Before they let Freddy into the bedroom, Miles and Verity stripped Rand completely and rearranged the sheet over him so his chest and legs were exposed, but he was still decently covered.

“You can come in now, Freddy,” Verity called when they were done.

Miles and Verity exchanged a poignant look as Freddy’s eyes sought out Rand.

Will she be able to stay the distance?
Miles wondered.

Is she going to break Rand’s heart?
Verity wondered.

Freddy crossed to Verity’s side, took the cloth Verity handed to her, dipped it in the cold water,
and wrung it out. Her hands were trembling as she brushed the cloth across Rand’s shoulder.

Miles and Verity caught each other’s eyes again. She had passed the first test. There would be others. All they could do was wait and see.
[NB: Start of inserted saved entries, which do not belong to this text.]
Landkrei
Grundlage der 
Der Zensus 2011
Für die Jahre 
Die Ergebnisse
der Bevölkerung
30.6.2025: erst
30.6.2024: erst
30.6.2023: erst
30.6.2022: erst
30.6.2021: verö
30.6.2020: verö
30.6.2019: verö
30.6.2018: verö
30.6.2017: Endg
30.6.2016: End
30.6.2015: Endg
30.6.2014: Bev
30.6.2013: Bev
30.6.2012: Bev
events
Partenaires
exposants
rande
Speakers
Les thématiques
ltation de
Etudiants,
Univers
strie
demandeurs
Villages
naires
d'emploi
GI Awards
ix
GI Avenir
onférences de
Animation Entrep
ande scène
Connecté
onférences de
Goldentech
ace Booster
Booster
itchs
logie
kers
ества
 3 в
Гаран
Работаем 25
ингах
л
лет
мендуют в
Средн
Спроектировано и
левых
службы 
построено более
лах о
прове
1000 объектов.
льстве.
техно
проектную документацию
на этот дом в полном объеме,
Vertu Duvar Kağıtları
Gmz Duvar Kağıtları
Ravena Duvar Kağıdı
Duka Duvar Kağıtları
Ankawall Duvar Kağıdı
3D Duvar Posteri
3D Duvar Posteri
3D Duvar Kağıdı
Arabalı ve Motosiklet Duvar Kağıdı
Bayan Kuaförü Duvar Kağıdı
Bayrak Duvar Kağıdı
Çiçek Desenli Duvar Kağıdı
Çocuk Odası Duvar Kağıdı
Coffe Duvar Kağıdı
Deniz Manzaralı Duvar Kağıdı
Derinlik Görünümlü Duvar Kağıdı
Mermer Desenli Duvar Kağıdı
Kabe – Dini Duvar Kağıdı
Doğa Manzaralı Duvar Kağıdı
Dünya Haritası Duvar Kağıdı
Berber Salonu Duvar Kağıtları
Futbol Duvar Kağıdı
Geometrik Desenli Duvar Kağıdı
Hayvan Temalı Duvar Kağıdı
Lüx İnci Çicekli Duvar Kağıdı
There was no more time for thinking, for worrying, for wondering. They were too busy ministering to Rand.

Verity stood at the foot of the bed and began the endless chore of sponging Rand’s fiery skin with cool water, repeating the process again and again. It wasn’t long before the mattress beneath him was soaked. She and Miles decided the wet mattress couldn’t hurt because the dampness beneath Rand also helped cool his flesh.

None of them was sure of the efficacy of the treatment. Rand became restless, struggling against the hands that attended him.

“Rand,” Verity said. “Please, be still. You’re going to be all right. Everything will be all right.”

He quieted for a while, but moments later cried, “Freddy! Freddy!”

Freddy dropped the cloth she held and reached for Rand’s flailing hands. “I’m here, Rand. I’m right here.”

“Dead,” he muttered. Tears leaked from his closed eyes. “Bear … too late.”

Freddy turned stricken eyes to Verity. “He seems to think the bear killed me. He doesn’t remember we were rescued. He’s suffering, Lady Talbot. What can I do?”

Verity didn’t correct the girl’s mode of address. Her marriage to Miles seemed to have happened in
another lifetime. She met Miles’s eyes as he entered the room with another bowl of water.

“He’s rambling, muttering nonsense. He doesn’t seem to remember he and Freddy were saved from the bear,” she told him.